Сева оглянулся. И понял, что находится где-то невообразимо далеко от своей жизни. Он был внутри другого горизонта, перекрученного, как многомерная восьмерка. Застрял гвоздиком в перекрещенных линиях. Катя кружила вокруг, сидя верхом на глянцевой красной ракете. Вдруг мгла схлынула, и Сева увидел перед собой гигантский грецкий орех. Катя затормозила совсем близко и протянула Севе желтый пластиковый молоток из детского мира.
- Возьми и бей, — сказала она. Сева с сомнением взял молоточек.
- Не получится, — хмыкнул он. – Масса молотка во много раз меньше массы ореха. К тому же, тут нет опоры.
- Бей! – повторила Катя. Сева замахнулся и ударил молотком по ореху. Один раз, другой. Орех слегка приоткрылся, и из него вырвалась шипящая струйка символов. Сева хватил еще один раз – и гигантский орех раскололся надвое. Внутри стоял большой дом, состоящий из двух симметричных частей. Он имел форму ядра грецкого ореха. Символы, вылетевшие из расколотой скорлупы, носились над домом, как птицы, пока не уселись рядком на тонком проводе. Крупная замысловатая альфа вылетела из ореха последняя и раздвинула строку знаков, как бугай малышей на скамейке. Разделенный бороздой дом казался живым, от него веяло сладкой жутью. Чтобы не смотреть на него, Сева сосредоточился на загадочной надписи, что струилась поверху. Он чувствовал, что она что-то вроде адреса, как-то обозначает место.
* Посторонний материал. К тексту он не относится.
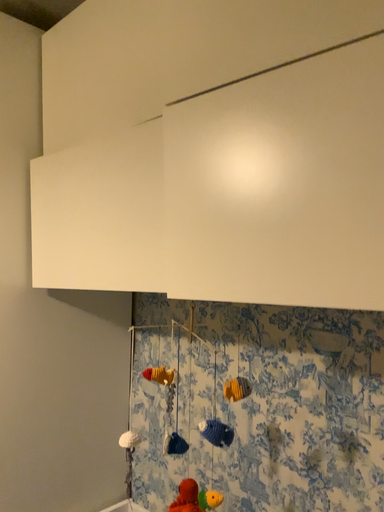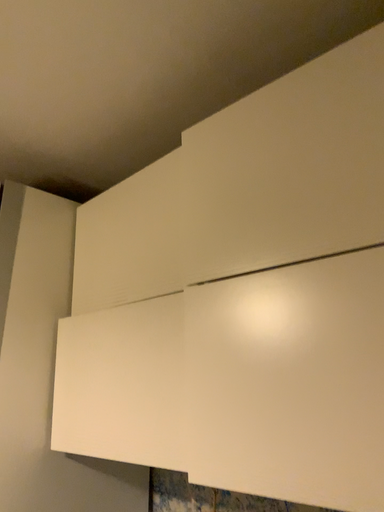 Question: How did the camera likely rotate when shooting the video?

Choices:
 (A) rotated downward
 (B) rotated upward

Answer: (B) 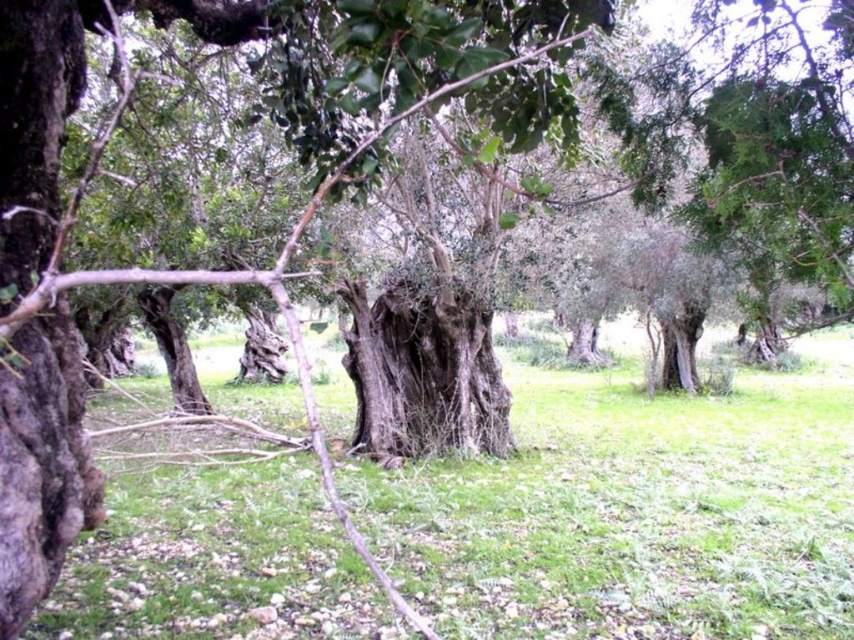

- Добро пожаловать в мой мозг, — невесело сказала Катя и усмехнулась, как взрослая. Может быть, от этой её усмешки всё сразу пошло не так. Завязанный сложным узлом черничный пионерский галстук зашевелился у неё на груди и показал изнаночный глаз, большой и злобный, как у буйвола. А буква альфа вдруг взмахнула длинным хвостом, рявкнула и понеслась навстречу. Сева боялся собак, и от страха его отшвырнуло обратно в реальность. С глазами, полными слёз, он лежал на спине, на кладбищенской аллее. Издалека приближалась расплывчатая фигура матери.

С тех пор минуло тридцать лет. Всеволод забыл не только Катю Черникину, но и всю свою горемычную родину. Даже по-русски он уже говорил с легким акцентом. Но налитый кровью глаз на пионерском галстуке он запомнил. Он вспомнил всё. Вплоть до ряда из символов, увиденного давным-давно и нигде. Едва лишь память получила внешний толчок, он всплыла так же легко, как привычные номера и пороли. По виду, это был адрес электронной почты. В нем был разделительный знак *at*, *arrobase*, который у русских почему-то называется *собака*, а у сербов — *чокнутая а*. Имя пользователя было простое — *blackcat1313*. С доменным именем вышла загвоздка – оно содержало кириллицу. Перед последней точкой стояло стандартное *ru*. Далее шли сразу три буквы *ъ*. Это было чистым абсурдом. Сева облегченно вздохнул. Или память ему не верна, или всему виной иррациональная детская впечатлительность. Здесь бы история кончилась. Если бы Сева не отправил по этому адресу письмо. Почтовый сервер подумал-подумал и уведомил о доставке.
Тело письма, отправленного мёртвой Кате Черникиной, состояло из одного вопросительного знака.